EXERCISE DIRECTIONS:
When you come to the line with "Online commerce is an integral part of the", begin repeating; continue exactly through the final line of the records and include nothing from before.
------------
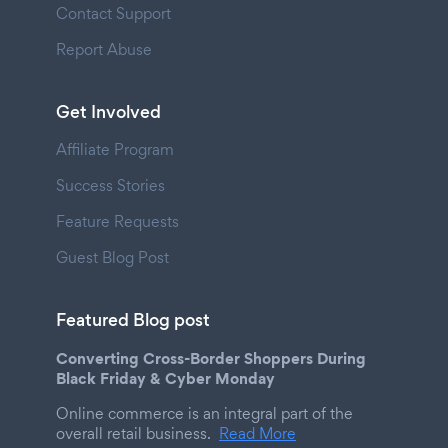
Contact Support
Report Abuse
Get Involved
Affiliate Program
Success Stories
Feature Requests
Guest Blog Post
Featured Blog post
Converting Cross-Border Shoppers During
Black Friday & Cyber Monday
Online commerce is an integral part of the
overall retail business.
Read More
------------
EXPECTED ANSWER:
Online commerce is an integral part of the
overall retail business.
Read More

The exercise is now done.